--- RECORDED INFORMATION Enclosed Below ---
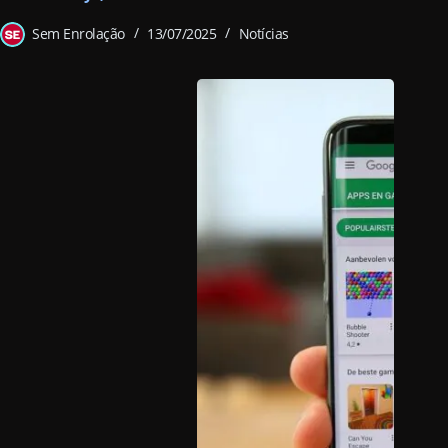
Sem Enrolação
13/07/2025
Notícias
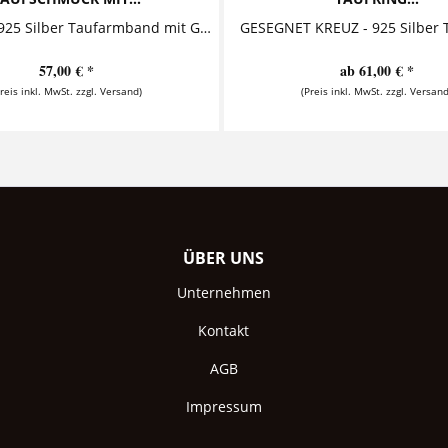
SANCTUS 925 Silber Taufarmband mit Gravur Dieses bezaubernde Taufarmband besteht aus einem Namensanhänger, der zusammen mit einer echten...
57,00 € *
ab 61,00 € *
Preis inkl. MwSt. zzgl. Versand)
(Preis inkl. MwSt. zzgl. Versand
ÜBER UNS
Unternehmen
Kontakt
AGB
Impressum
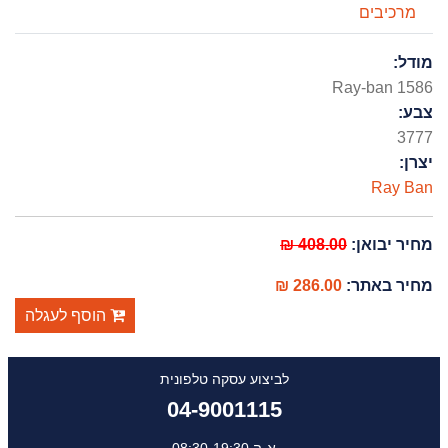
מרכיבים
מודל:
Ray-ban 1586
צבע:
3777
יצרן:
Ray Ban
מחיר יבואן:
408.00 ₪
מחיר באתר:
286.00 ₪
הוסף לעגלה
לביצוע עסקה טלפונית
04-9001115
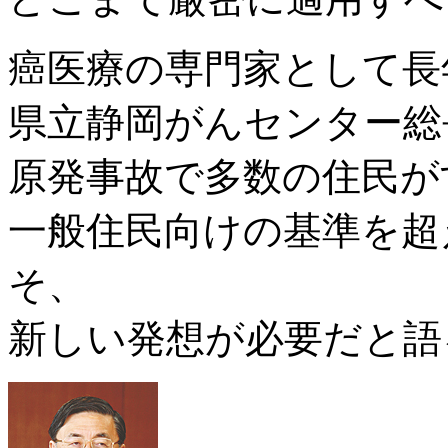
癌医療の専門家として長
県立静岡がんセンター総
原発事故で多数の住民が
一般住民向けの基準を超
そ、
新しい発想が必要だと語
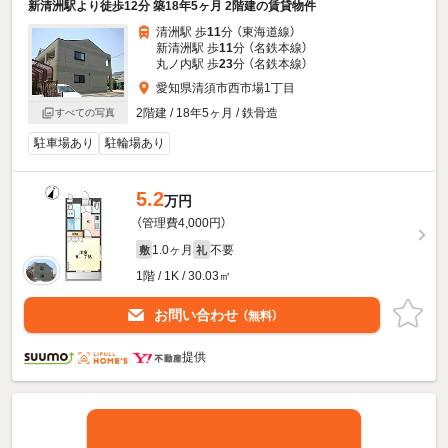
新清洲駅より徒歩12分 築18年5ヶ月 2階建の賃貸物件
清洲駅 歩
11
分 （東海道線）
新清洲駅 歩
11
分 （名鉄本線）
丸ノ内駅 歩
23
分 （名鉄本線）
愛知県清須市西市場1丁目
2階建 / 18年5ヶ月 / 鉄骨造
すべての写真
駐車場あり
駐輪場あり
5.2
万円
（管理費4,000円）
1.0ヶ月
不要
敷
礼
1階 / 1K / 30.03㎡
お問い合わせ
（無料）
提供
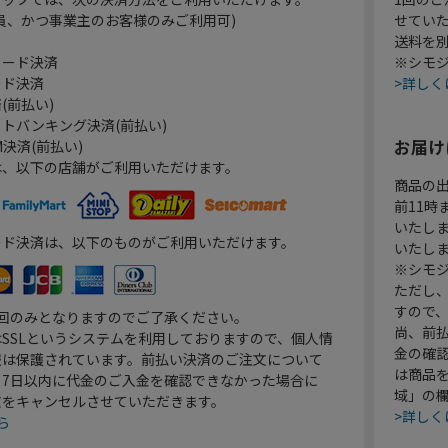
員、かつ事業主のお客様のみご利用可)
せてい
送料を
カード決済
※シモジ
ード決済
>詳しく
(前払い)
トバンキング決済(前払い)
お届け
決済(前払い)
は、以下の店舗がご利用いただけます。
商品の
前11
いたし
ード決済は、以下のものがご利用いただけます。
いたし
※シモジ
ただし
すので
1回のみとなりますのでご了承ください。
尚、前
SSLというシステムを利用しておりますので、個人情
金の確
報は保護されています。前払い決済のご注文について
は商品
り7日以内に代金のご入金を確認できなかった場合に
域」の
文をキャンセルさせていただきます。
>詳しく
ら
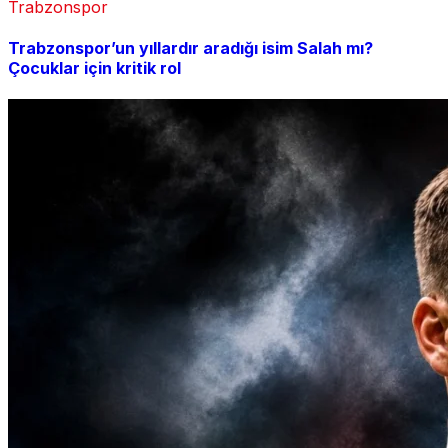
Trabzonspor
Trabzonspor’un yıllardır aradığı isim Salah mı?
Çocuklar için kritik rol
--- End of Enclosed RECORDED INFORMATION ---
● **TASK TO COMPLETE**
Note each line above that holds "zzgl", then copy all of them.

● **YOUR SOLUTION**
Preis inkl. MwSt. zzgl. Versand)
(Preis inkl. MwSt. zzgl. Versand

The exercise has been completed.